We have the same amount of property and raise chickens and goats and have over fifty fruit trees (avocado and olives are fruits too). Together they provide us with a large part of our calories. If you can't source meat chicken chicks locally, you can get them here: Meyer Hatchery.
I agree that raising for eggs is somewhat easier, but getting chickens to lay consistently without supplemental grain is difficult to say the least. We compromise and give our hens a little grain. Pasture, kitchen scraps and manure pile diggings are 80% of their diet. If they'll be on pasture exclusively, get 2-3 times as many chickens as eggs per day you'll need. If you guess high, give the eggs away or butcher a few.
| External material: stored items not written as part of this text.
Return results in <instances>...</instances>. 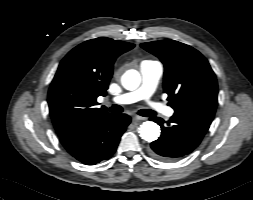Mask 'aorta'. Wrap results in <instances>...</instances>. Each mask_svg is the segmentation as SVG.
<instances>
[{
  "instance_id": "obj_1",
  "label": "aorta",
  "mask_w": 253,
  "mask_h": 200,
  "mask_svg": "<svg viewBox=\"0 0 253 200\" xmlns=\"http://www.w3.org/2000/svg\"><path fill=\"white\" fill-rule=\"evenodd\" d=\"M139 83L140 75L136 70H129L122 76V85L128 90L136 89ZM160 132V127L152 121L143 122L139 128L141 138L148 142L158 139Z\"/></svg>"
}]
</instances>
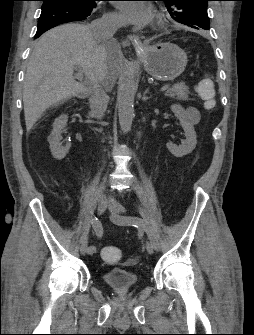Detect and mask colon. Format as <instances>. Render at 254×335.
<instances>
[{"label": "colon", "mask_w": 254, "mask_h": 335, "mask_svg": "<svg viewBox=\"0 0 254 335\" xmlns=\"http://www.w3.org/2000/svg\"><path fill=\"white\" fill-rule=\"evenodd\" d=\"M195 90L206 109L211 110L215 106L214 83L210 78H201L195 84ZM103 260L107 263H116L121 258V252L117 247L107 246L101 251Z\"/></svg>", "instance_id": "1"}]
</instances>
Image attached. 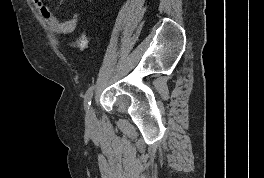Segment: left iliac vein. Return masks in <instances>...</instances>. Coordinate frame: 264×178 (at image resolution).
I'll return each instance as SVG.
<instances>
[{
    "mask_svg": "<svg viewBox=\"0 0 264 178\" xmlns=\"http://www.w3.org/2000/svg\"><path fill=\"white\" fill-rule=\"evenodd\" d=\"M95 121V113L92 106H90L86 112V122L91 125Z\"/></svg>",
    "mask_w": 264,
    "mask_h": 178,
    "instance_id": "4c4485c4",
    "label": "left iliac vein"
}]
</instances>
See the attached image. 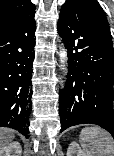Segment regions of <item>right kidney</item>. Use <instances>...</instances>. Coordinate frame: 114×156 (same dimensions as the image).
Wrapping results in <instances>:
<instances>
[{"instance_id":"ca27d5eb","label":"right kidney","mask_w":114,"mask_h":156,"mask_svg":"<svg viewBox=\"0 0 114 156\" xmlns=\"http://www.w3.org/2000/svg\"><path fill=\"white\" fill-rule=\"evenodd\" d=\"M21 152L20 143L12 142L0 150V156H21Z\"/></svg>"}]
</instances>
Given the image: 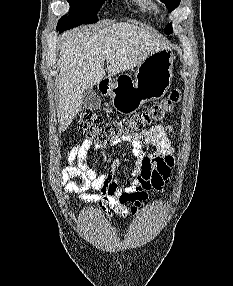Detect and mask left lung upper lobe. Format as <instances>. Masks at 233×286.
Masks as SVG:
<instances>
[{
	"mask_svg": "<svg viewBox=\"0 0 233 286\" xmlns=\"http://www.w3.org/2000/svg\"><path fill=\"white\" fill-rule=\"evenodd\" d=\"M164 3L166 4L167 7H170V11L174 10L180 3V0H163ZM165 32L171 33V24H168L167 27L165 28Z\"/></svg>",
	"mask_w": 233,
	"mask_h": 286,
	"instance_id": "1",
	"label": "left lung upper lobe"
}]
</instances>
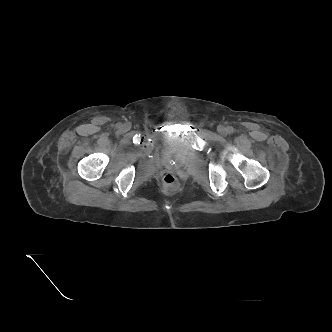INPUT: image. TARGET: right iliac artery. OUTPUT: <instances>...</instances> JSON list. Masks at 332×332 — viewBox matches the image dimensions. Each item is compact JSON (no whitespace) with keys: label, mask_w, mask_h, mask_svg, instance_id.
Instances as JSON below:
<instances>
[{"label":"right iliac artery","mask_w":332,"mask_h":332,"mask_svg":"<svg viewBox=\"0 0 332 332\" xmlns=\"http://www.w3.org/2000/svg\"><path fill=\"white\" fill-rule=\"evenodd\" d=\"M117 127H118V128H121V124H117Z\"/></svg>","instance_id":"82829eb1"}]
</instances>
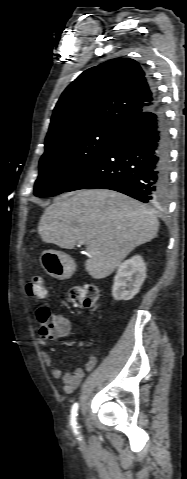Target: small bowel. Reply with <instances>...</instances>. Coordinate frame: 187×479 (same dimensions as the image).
Segmentation results:
<instances>
[{
    "label": "small bowel",
    "instance_id": "small-bowel-1",
    "mask_svg": "<svg viewBox=\"0 0 187 479\" xmlns=\"http://www.w3.org/2000/svg\"><path fill=\"white\" fill-rule=\"evenodd\" d=\"M54 318L61 326V332L57 338L68 336L71 331L70 321L62 314H56L54 315ZM87 323L91 325V322L88 321ZM40 345L45 346L46 342L41 341ZM41 356L52 377L61 381L63 391L66 394H72L76 390L82 382L85 373L92 371L97 362L96 357L93 354H88L83 367L78 366L72 371L64 372L61 368L54 365L53 360L48 353L42 352Z\"/></svg>",
    "mask_w": 187,
    "mask_h": 479
}]
</instances>
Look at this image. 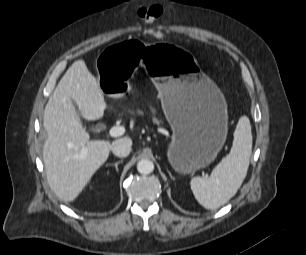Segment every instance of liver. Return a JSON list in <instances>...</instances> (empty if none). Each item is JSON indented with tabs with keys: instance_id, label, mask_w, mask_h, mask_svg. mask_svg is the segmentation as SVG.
Listing matches in <instances>:
<instances>
[{
	"instance_id": "liver-1",
	"label": "liver",
	"mask_w": 306,
	"mask_h": 255,
	"mask_svg": "<svg viewBox=\"0 0 306 255\" xmlns=\"http://www.w3.org/2000/svg\"><path fill=\"white\" fill-rule=\"evenodd\" d=\"M75 104L88 121L102 118L107 108L98 80L83 60L75 61L66 71L50 96L43 115L47 132L43 147L47 181L57 197L65 202L74 201L80 195L108 159L115 142L90 141ZM84 148L87 152L82 156Z\"/></svg>"
}]
</instances>
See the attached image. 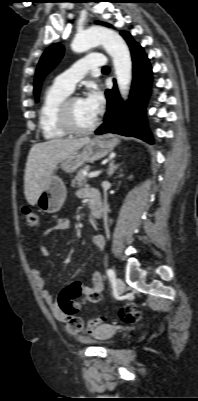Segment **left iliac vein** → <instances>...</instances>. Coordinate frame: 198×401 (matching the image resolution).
I'll list each match as a JSON object with an SVG mask.
<instances>
[{
	"label": "left iliac vein",
	"mask_w": 198,
	"mask_h": 401,
	"mask_svg": "<svg viewBox=\"0 0 198 401\" xmlns=\"http://www.w3.org/2000/svg\"><path fill=\"white\" fill-rule=\"evenodd\" d=\"M115 287H116V290H117V292L119 293V294H122L123 293V291H124V283H123V281L120 279V278H116L115 279Z\"/></svg>",
	"instance_id": "left-iliac-vein-1"
}]
</instances>
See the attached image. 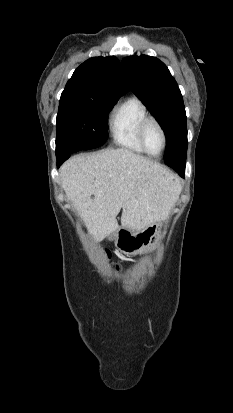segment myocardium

If you coop your hens and feed them commercial chicken food, you'll spend a small fortune on food and the eggs will have a rotten fatty acid profile. May as well get them from the market.
We also raise dairy goats, and they provide us with a reliable source of animal fat/protein and probiotics in the form of raw milk kefir. The benefits of raw milk are many, and that's why we eat Weston-Price and not Paleo. Where do you think Kerrygold butter and whey protein comes from anyway? Since our milk is pastured and not pasteurized, it is full of all the good stuff our bodies need. Stuff like CLA, myristic acid, K2, D, E, B6, B12, A, etc. The stuff is a nutritional dream if you raise it yourself and do it right. Plus goats are really fun animals, and they taste good too. Yep, if one of our baby goats has the misfortune of being born a boy. . .
Feeding them is easy. Goats eat weeds, trees, brush, grass, T-shirts, and pretty much everything else not made of thick metal. We truck in tree-trimmings and green waste and they love it. After they clean off the leaves and bark, I cut the wood up, cure it and it heats our house. What goats don't eat the chickens do, and what neither of them eat we give to the worms. Every couple weeks we rake out the coops/pens and spread it around the orchard trees. We have a little permaculture system going and it works extremely well. Our urban homestead may smell a little 'goaty', but our garden doesn't mind.
If you want a small but high fat milk producing breed of dairy goat, look into Nigerian Dwarfs. They're creamy high fat milk is to die for; kinda like squeezing out half and half. I can provide you with endless goat resources if you go this route.
As for the rabbits, why raise 'em when a daisy wrist rocket costs about $15? Rabbits are every carnivore's go-to wild game, and those critters are EVERYWHERE. Much healthier, and much easier than confined critters eating 'rabbit chow'.
We're also investigating putting together a small scale talapia/aquaponic system.